Saturday, October 8, 2011

Book excerpt. On the pain of breaking up and how to survive

Excepts from my appendum on breakups in the book: marriagemoneyandporn.blogspot.com/

Key elements of surviving a break-up include distancing- not identifying with your painful emotions and practicing relaxation techniques.

"When we are abandoned or cause pain to another by initiating the breakup, we naturally feel bad about ourselves. This feeling may be so pervasive and seep into us so deep that we lose the context of why we feel bad. We are not inherently bad even though something bad has happened. We must please remember to be humane to ourselves. Cut ourselves a break. Be kind and merciful. Don't punish ourselves. Putting oneself in the dog house doesn't change the situation or help resolve it, it only displaces the dog. It's just non-sensical.
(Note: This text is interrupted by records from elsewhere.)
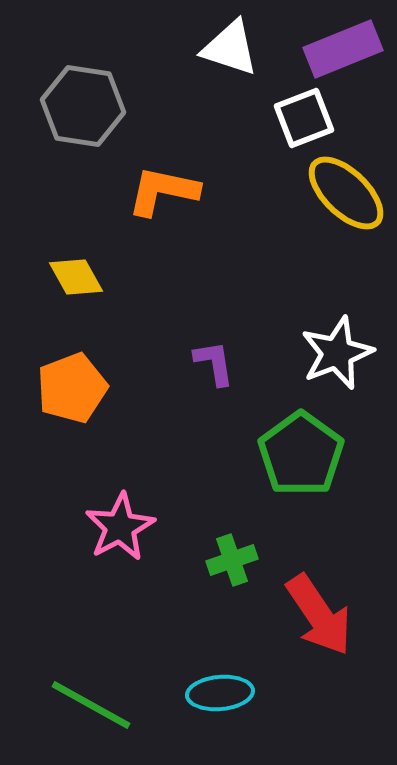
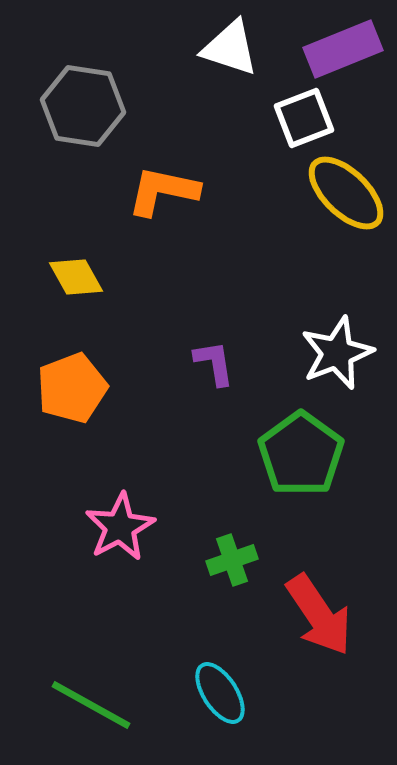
cyan ellipse: rotated 62 degrees clockwise
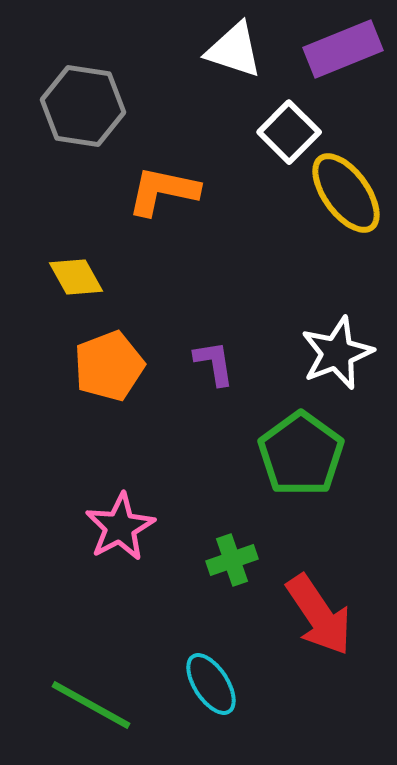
white triangle: moved 4 px right, 2 px down
white square: moved 15 px left, 14 px down; rotated 24 degrees counterclockwise
yellow ellipse: rotated 10 degrees clockwise
orange pentagon: moved 37 px right, 22 px up
cyan ellipse: moved 9 px left, 9 px up
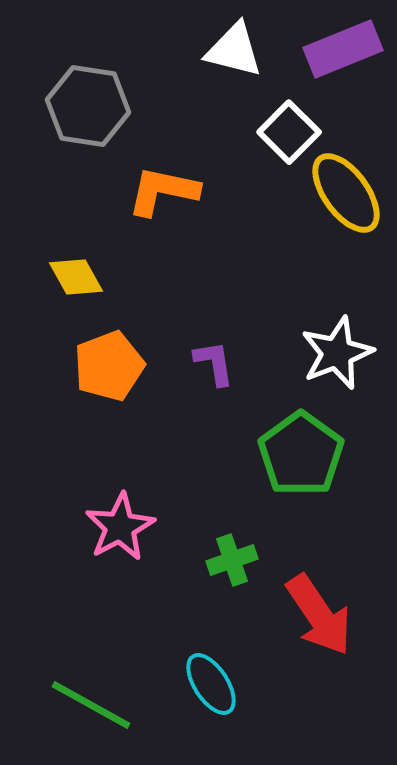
white triangle: rotated 4 degrees counterclockwise
gray hexagon: moved 5 px right
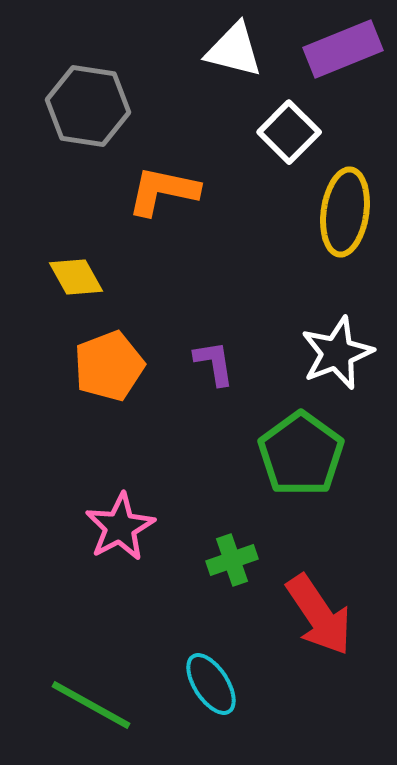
yellow ellipse: moved 1 px left, 19 px down; rotated 44 degrees clockwise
It is, however, important to allow ourselves to feel any feelings that arise. Blocking out grief, anger, disappointment, relief, etc. will only encapsulate them in the long run. It's like the kind of capsule that powder form medicine comes in. As with medicine capsules that dissolve when we swallow them, the emotions we may hide away and try to encapsulate regularly dissolve and require us to use psychological energy reserves to re-encapsulate them continuously. Why not use that same psychological energy or currency to let those emotions breathe for a moment and be on their way? These emotions may keep washing in with the waves, but let them leave with the waves as well. We don't have to be so responsible and diligent as to hold onto and nurse every feeling. They can knock on the door, be acknowledged, but they don't have to move into the house. It's harder to see our authentic selves in a house full of needy guests."

"Allowing your brain to rest is important. Meditation is powerful. Research has shown that in a state of rest our brains function optimally. Further research on meditation shows that in a meditative state we have even more neuro-electric activity in all areas of the brain than in the rest state, especially between our right and left lobes. We can process thing better if we let our brains rest and rejuvenate. A short and simple technique that can be used to “clear the palate,” like having ginger between pieces of sushi, is to count your breathing from one to ten, then from ten to one and then repeat this process until your brain calms down. Usually between 5 and 15 minutes depending on how anxious you are. This technique is especially useful for decreasing anxiety levels if you happen to wake up in the middle of the night. Having a meditation CD to listen to may also be useful."